Ed Balloon is a Boston-based alternative R&B artist whose music moves in unlikely directions, incorporating everything from jazz to funk to plaintive electronic music. After releasing a single with the California label Deathbomb Arc and landing a slot opening for Deerhoof in his hometown, Balloon is putting the finishing touches on a new full-length, which he plans to release this fall. He talked with us about how he classifies his music, his favorite musical influences and what we can expect from his upcoming album.
You’re being described as an “Alternative R&B” artist. What does the term “alternative” in that context mean to you?
It’s difficult, because when I started making music, people would say to me, “Oh, you don’t sound like the [current] artists that are out [now]. That is because I listen to a lot of music, whether it be rock or indie pop. It doesn’t matter. As long as it makes me feel good and I like it, I’ll listen to it. I do have roots in R&B, so my foundation is R&B. But I like to incorporate all of the different music that I like.
People who are musically inclined—actual musicians—would say, “Oh yeah, you’re a mixture of a lot of things.” People who just like to listen to one type of music may say, “You’re not an R&B singer. You’re more like EDM.”

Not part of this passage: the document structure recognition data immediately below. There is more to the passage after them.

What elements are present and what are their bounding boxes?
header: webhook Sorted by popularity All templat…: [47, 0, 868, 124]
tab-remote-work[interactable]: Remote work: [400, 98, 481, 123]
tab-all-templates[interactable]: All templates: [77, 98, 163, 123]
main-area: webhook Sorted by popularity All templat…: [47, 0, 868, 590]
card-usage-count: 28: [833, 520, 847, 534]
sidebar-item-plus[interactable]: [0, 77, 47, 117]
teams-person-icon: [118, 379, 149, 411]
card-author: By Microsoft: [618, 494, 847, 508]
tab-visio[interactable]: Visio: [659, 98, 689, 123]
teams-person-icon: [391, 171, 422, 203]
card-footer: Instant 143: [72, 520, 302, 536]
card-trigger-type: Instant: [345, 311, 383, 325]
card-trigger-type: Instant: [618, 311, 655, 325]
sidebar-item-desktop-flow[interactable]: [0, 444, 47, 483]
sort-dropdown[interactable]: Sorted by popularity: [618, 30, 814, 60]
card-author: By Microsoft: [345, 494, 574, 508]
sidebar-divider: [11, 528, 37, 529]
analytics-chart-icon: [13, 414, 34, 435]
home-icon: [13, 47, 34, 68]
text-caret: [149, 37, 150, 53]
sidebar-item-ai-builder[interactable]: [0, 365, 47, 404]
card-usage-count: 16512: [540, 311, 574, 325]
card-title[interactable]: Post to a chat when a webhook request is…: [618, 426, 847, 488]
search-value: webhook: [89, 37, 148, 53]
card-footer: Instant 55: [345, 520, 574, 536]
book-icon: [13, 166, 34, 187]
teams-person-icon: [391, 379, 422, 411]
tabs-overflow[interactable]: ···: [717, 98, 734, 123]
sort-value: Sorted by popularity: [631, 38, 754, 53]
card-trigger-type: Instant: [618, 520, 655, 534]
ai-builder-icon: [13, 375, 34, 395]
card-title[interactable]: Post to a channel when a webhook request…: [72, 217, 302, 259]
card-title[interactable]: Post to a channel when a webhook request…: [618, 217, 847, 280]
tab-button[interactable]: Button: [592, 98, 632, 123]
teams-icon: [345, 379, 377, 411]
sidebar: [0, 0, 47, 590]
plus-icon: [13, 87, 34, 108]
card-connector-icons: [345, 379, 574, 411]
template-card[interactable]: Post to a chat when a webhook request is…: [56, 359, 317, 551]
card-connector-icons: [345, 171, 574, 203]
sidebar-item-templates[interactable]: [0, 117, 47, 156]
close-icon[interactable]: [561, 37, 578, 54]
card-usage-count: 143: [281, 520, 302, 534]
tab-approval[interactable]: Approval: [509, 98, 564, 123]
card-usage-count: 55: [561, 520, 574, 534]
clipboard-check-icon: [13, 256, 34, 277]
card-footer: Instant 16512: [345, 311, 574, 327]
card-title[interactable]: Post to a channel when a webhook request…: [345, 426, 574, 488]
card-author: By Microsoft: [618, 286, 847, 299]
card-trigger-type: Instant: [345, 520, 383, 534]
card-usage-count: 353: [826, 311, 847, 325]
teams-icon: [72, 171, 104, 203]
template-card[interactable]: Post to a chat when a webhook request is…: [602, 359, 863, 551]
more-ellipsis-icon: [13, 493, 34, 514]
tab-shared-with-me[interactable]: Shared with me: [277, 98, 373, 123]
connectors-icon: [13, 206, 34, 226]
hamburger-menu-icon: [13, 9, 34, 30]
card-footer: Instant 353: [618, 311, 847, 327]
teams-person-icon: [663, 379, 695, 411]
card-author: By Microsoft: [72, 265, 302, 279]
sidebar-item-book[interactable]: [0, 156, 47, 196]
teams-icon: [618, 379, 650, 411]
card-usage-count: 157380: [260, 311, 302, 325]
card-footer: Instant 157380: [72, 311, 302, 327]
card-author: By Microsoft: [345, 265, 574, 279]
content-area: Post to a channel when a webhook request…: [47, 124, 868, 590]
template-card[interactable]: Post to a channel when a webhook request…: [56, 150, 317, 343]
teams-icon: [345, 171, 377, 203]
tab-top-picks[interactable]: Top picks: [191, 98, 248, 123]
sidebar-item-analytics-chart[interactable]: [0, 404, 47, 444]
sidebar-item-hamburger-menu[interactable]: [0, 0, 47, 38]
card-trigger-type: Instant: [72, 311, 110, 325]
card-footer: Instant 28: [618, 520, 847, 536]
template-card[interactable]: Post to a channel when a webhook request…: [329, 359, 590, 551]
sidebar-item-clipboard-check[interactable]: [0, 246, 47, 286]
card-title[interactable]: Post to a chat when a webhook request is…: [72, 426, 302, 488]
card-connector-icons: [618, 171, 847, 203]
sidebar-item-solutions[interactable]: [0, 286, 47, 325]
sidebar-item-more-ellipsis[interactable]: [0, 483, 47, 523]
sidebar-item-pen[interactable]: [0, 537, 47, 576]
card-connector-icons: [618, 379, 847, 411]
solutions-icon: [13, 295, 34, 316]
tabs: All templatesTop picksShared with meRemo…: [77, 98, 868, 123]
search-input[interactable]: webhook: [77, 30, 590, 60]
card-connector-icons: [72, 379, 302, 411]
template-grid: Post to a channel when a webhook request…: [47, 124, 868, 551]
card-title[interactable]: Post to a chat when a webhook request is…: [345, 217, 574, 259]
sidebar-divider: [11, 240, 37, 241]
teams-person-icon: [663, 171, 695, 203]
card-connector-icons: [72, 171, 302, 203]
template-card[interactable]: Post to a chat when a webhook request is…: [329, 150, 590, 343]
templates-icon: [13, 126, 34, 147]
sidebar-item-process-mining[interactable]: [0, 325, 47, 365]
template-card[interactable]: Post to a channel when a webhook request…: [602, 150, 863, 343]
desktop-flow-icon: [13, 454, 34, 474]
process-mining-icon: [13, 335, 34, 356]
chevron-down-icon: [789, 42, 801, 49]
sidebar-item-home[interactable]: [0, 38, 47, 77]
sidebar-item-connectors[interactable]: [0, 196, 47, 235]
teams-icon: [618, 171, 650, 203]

What specific artists influence you?
I like Janis Joplin. When it comes to [indie pop], I like of Montreal. I also like artists like Jill Scott and Maxwell. R&B is what I fell in love first, so that is usually the music I revert back to. But I like to grow with it. Categories are really difficult—I’ve always had a difficult time putting myself in one. I’m always told I have to be put in a category or I won’t be sellable. Music is always growing, and so is the audience and how it’s getting released.
You have a little bit of an accent. Where are you from?
People always say that! I’m from Boston! My parents are Nigerian. When I was very young I went to Nigeria and stayed there for close to a year. I guess I picked up the accent.
How is the music scene in Boston? How do you make ends meet being local artist in Boston?
It’s really hard. Luckily, I was able to play one of Boston’s biggest concert halls, opening for Deerhoof, who are an incredible band. The issue is that there are a lot of schools and a lot of platforms that support the arts and music, but [the city] fails when it comes to being open to all types of music. It’s really bad when you’re trying to be an artist who is open, and who incorporates different styles [in Boston]. It’s hard to obtain a platform. Right now, it’s really exclusively about jazz and indie rock. That’s it. If you’re not playing either of those, you have to [travel]. I still send my music around the city, but I also send it elsewhere. It’s getting better, but very slowly. There are some hip-hop artists who are trying to bring together a movement.
Do you plan to travel?
I just did a show in New York City. But I go where there’s an opening. I am all about traveling.
Are you working on any new music?
Yes. I will have something slated for September .
The lyrical content on your previous albums has been really fun, and really pop oriented. Do you plan on touching in social issues in your next project?
The [next album] is going to be more socially-focused. I just dropped a song called “Bounce Back,” which talks about being Black and trying to keep your cool.
I’m very conscious in my music. I don’t make songs without messages. In this new project, I’ll be talking about things that are relevant to my current state—the effects of the constant hardships put on black people, and how to fight through it. I’m also going to talk about being at my age and being broke and many other things. My music will always have a message. Can’t sing about nothing. I don’t make “bubble gum music.” I write about occurrences and experiences, and try to bring them to life through my music.